Set down all of the records exactly.
--------------------------------
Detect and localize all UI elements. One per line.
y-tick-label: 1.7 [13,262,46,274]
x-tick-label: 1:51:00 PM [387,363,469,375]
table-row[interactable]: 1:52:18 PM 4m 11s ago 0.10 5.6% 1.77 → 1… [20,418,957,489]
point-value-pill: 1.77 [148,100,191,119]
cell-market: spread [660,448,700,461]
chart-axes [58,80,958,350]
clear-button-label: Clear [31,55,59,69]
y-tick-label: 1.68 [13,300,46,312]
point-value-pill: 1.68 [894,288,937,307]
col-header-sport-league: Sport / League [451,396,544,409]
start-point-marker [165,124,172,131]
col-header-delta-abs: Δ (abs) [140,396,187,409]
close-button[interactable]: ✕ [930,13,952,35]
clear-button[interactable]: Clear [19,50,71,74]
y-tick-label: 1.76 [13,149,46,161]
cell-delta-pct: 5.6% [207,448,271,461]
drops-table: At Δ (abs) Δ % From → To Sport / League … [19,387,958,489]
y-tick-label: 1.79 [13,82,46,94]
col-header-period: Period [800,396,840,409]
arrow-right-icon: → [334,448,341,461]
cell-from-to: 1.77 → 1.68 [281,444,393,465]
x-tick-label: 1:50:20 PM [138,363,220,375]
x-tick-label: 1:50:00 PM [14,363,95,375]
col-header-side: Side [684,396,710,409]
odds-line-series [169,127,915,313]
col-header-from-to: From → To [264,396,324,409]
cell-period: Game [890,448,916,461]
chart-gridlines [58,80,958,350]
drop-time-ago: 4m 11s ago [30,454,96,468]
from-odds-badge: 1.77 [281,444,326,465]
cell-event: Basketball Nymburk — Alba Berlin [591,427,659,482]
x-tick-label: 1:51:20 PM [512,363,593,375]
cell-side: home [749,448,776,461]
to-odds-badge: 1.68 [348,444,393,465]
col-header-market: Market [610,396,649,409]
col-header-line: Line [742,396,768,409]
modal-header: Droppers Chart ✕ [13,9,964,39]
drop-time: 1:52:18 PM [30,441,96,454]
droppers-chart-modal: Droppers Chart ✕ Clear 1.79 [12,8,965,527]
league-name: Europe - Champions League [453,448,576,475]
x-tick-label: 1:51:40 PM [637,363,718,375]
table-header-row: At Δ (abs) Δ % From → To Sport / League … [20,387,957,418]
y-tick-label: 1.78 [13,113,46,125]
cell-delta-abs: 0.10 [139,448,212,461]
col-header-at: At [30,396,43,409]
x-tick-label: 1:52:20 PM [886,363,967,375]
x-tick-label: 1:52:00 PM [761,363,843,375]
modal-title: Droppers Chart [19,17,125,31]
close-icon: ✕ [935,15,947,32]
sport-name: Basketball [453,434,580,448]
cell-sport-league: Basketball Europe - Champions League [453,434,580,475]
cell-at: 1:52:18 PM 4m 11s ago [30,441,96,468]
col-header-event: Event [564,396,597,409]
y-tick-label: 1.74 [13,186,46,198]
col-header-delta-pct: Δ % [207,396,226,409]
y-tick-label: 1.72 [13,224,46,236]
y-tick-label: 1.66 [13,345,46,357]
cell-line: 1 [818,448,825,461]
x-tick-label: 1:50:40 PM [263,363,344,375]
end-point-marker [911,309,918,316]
--------------------------------
REPLY TO THE TASK:
Detect and localize all UI elements. One per line.
y-tick-label: 1.7 [13,262,46,274]
x-tick-label: 1:51:00 PM [387,363,469,375]
table-row[interactable]: 1:52:18 PM 4m 11s ago 0.10 5.6% 1.77 → 1… [20,418,957,489]
point-value-pill: 1.77 [148,100,191,119]
cell-market: spread [660,448,700,461]
chart-axes [58,80,958,350]
clear-button-label: Clear [31,55,59,69]
y-tick-label: 1.68 [13,300,46,312]
point-value-pill: 1.68 [894,288,937,307]
col-header-sport-league: Sport / League [451,396,544,409]
start-point-marker [165,124,172,131]
col-header-delta-abs: Δ (abs) [140,396,187,409]
close-button[interactable]: ✕ [930,13,952,35]
clear-button[interactable]: Clear [19,50,71,74]
y-tick-label: 1.76 [13,149,46,161]
cell-delta-pct: 5.6% [207,448,271,461]
drops-table: At Δ (abs) Δ % From → To Sport / League … [19,387,958,489]
y-tick-label: 1.79 [13,82,46,94]
col-header-period: Period [800,396,840,409]
arrow-right-icon: → [334,448,341,461]
cell-from-to: 1.77 → 1.68 [281,444,393,465]
x-tick-label: 1:50:20 PM [138,363,220,375]
x-tick-label: 1:50:00 PM [14,363,95,375]
col-header-side: Side [684,396,710,409]
odds-line-series [169,127,915,313]
col-header-from-to: From → To [264,396,324,409]
cell-period: Game [890,448,916,461]
chart-gridlines [58,80,958,350]
drop-time-ago: 4m 11s ago [30,454,96,468]
from-odds-badge: 1.77 [281,444,326,465]
cell-event: Basketball Nymburk — Alba Berlin [591,427,659,482]
x-tick-label: 1:51:20 PM [512,363,593,375]
cell-side: home [749,448,776,461]
to-odds-badge: 1.68 [348,444,393,465]
col-header-market: Market [610,396,649,409]
col-header-line: Line [742,396,768,409]
modal-header: Droppers Chart ✕ [13,9,964,39]
drop-time: 1:52:18 PM [30,441,96,454]
droppers-chart-modal: Droppers Chart ✕ Clear 1.79 [12,8,965,527]
league-name: Europe - Champions League [453,448,576,475]
x-tick-label: 1:51:40 PM [637,363,718,375]
table-header-row: At Δ (abs) Δ % From → To Sport / League … [20,387,957,418]
y-tick-label: 1.78 [13,113,46,125]
cell-delta-abs: 0.10 [139,448,212,461]
col-header-at: At [30,396,43,409]
x-tick-label: 1:52:20 PM [886,363,967,375]
x-tick-label: 1:52:00 PM [761,363,843,375]
modal-title: Droppers Chart [19,17,125,31]
close-icon: ✕ [935,15,947,32]
sport-name: Basketball [453,434,580,448]
cell-sport-league: Basketball Europe - Champions League [453,434,580,475]
cell-at: 1:52:18 PM 4m 11s ago [30,441,96,468]
col-header-event: Event [564,396,597,409]
y-tick-label: 1.74 [13,186,46,198]
col-header-delta-pct: Δ % [207,396,226,409]
y-tick-label: 1.72 [13,224,46,236]
y-tick-label: 1.66 [13,345,46,357]
cell-line: 1 [818,448,825,461]
x-tick-label: 1:50:40 PM [263,363,344,375]
end-point-marker [911,309,918,316]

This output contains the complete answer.